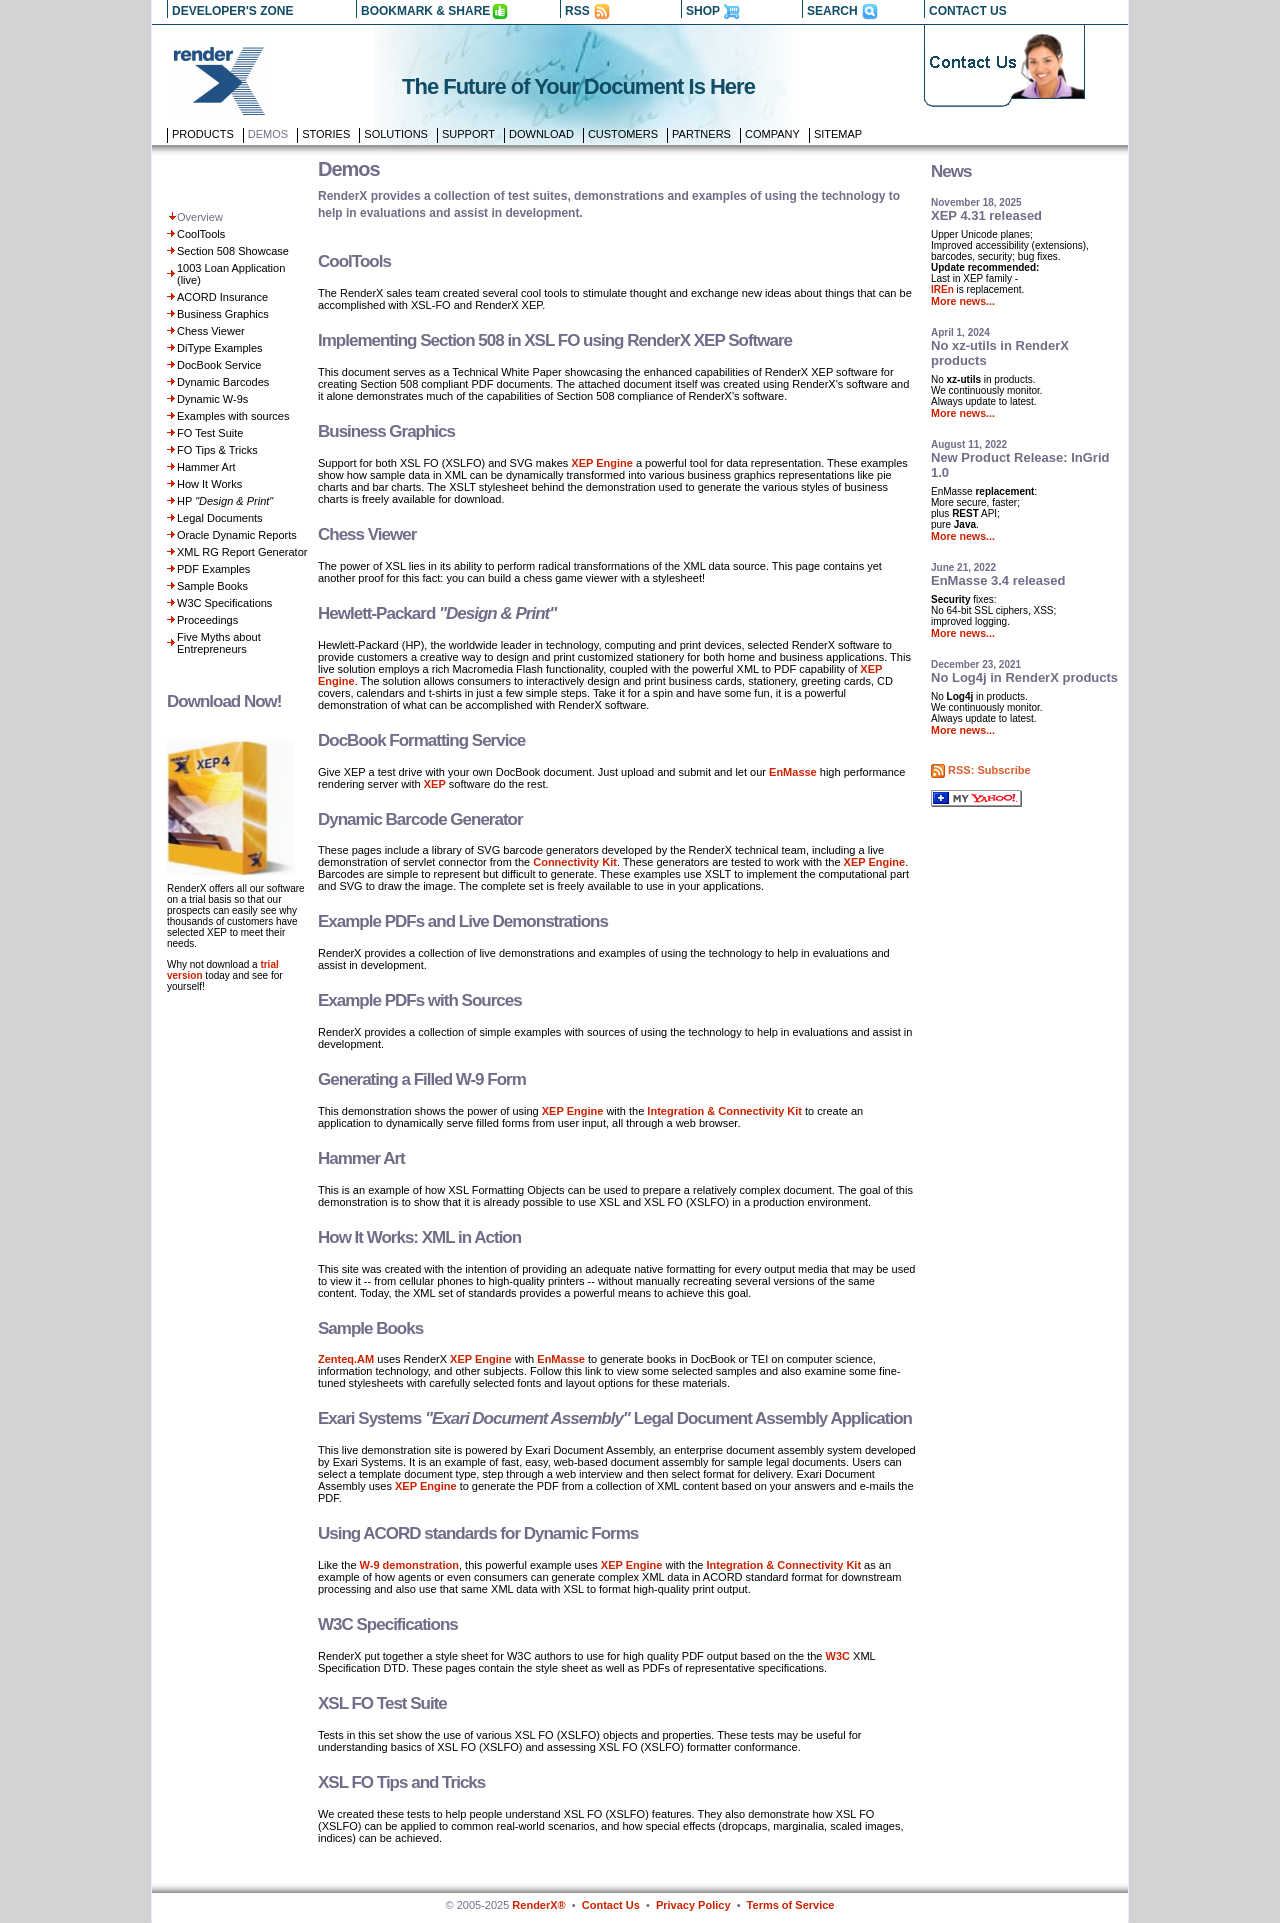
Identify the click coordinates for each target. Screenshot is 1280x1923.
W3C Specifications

==

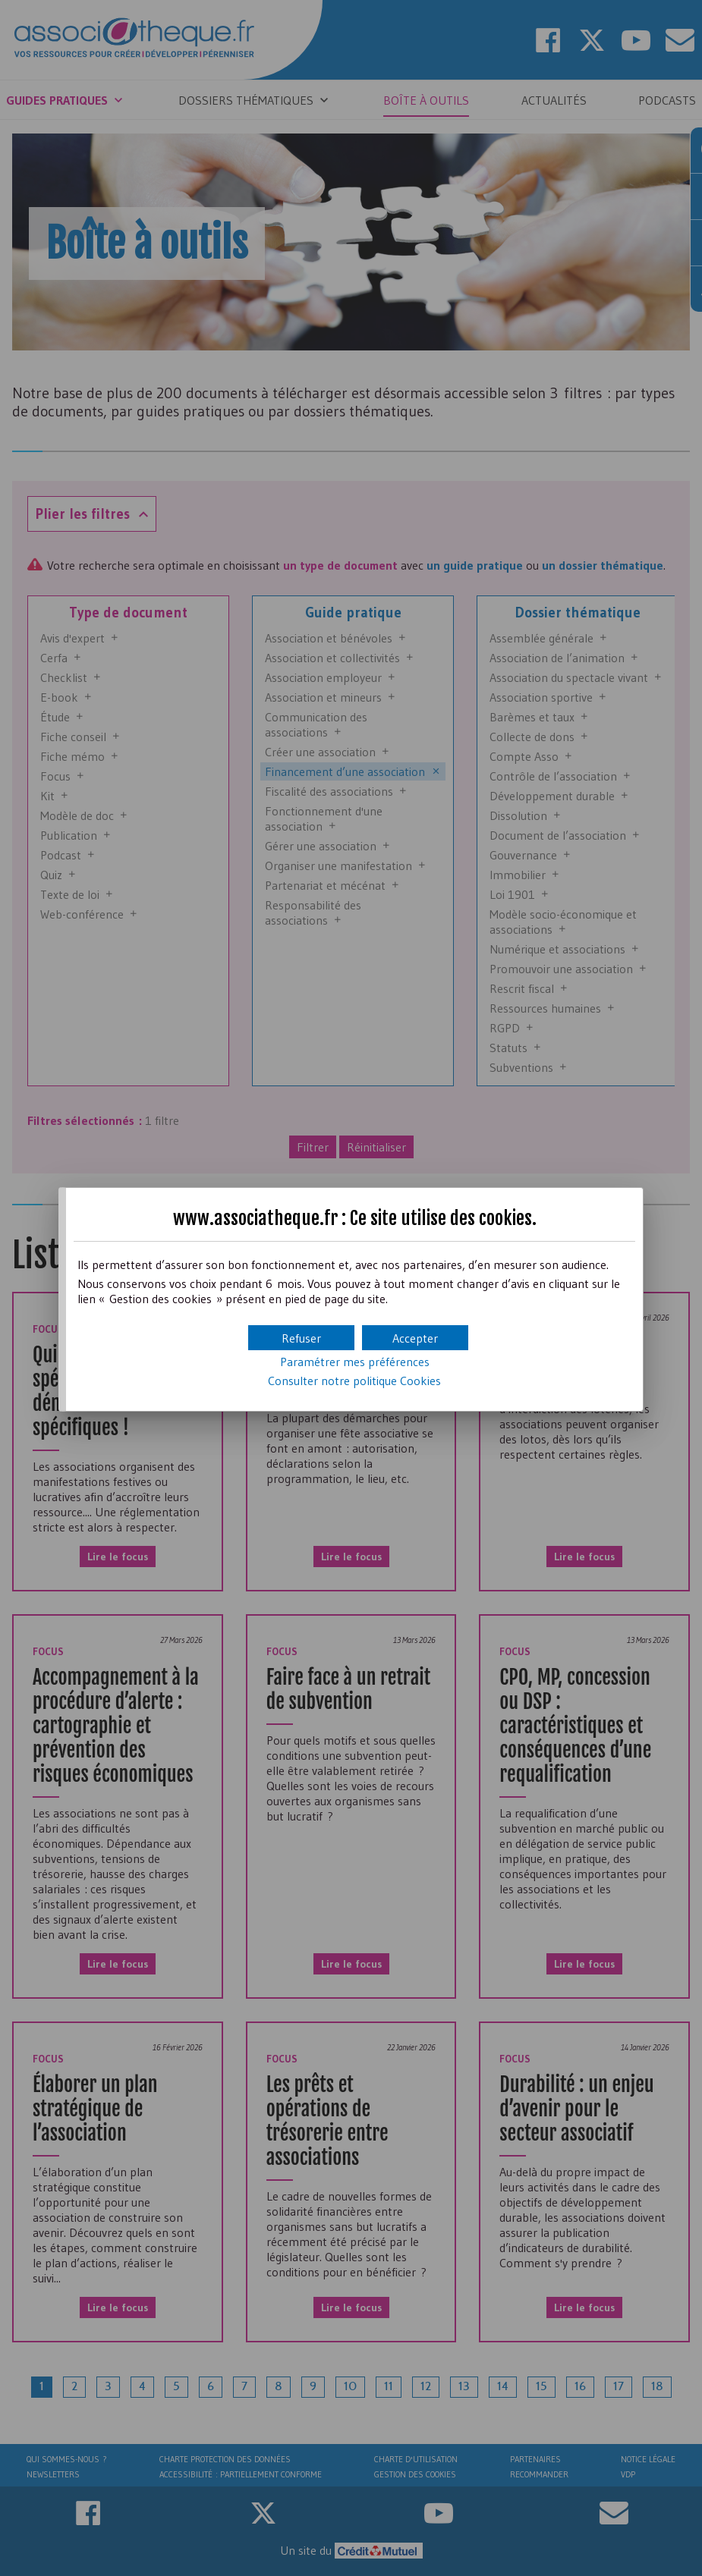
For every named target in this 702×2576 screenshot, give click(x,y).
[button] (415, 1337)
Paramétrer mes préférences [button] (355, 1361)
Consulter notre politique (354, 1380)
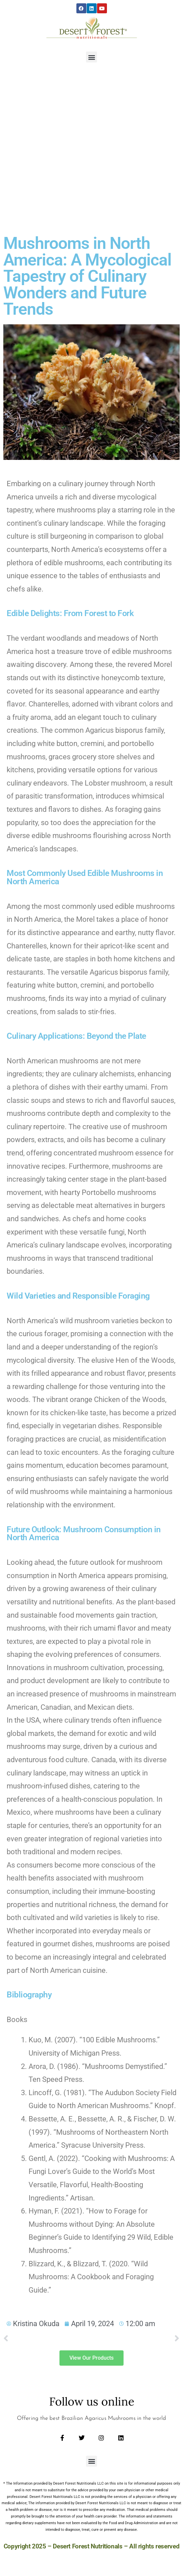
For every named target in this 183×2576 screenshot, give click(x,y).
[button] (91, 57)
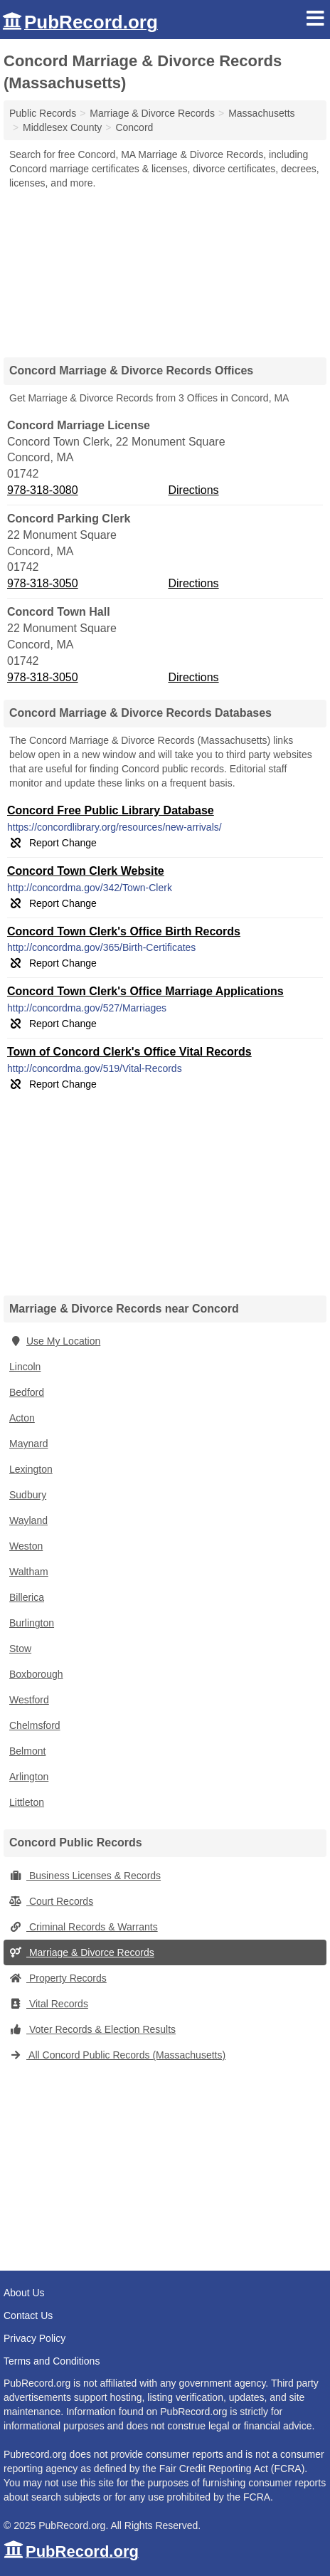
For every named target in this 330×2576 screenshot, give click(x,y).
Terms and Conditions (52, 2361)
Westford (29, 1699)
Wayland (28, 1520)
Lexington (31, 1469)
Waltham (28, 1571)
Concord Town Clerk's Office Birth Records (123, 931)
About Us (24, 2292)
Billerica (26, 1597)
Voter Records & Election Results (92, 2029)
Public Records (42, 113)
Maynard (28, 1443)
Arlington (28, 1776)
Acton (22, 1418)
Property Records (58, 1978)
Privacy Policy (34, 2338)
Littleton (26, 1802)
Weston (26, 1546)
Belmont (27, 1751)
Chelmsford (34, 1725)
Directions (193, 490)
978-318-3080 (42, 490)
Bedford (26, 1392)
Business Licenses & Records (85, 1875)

• **Directions for this task**:
Start with the line above that contains "978-318-3080 (42, 490)" and stop after the line that contains "Business Licenses & Records (85, 1875)". Output those lines exactly, and only those.

• **Response to this exercise**:
978-318-3080 (42, 490)
Bedford (26, 1392)
Business Licenses & Records (85, 1875)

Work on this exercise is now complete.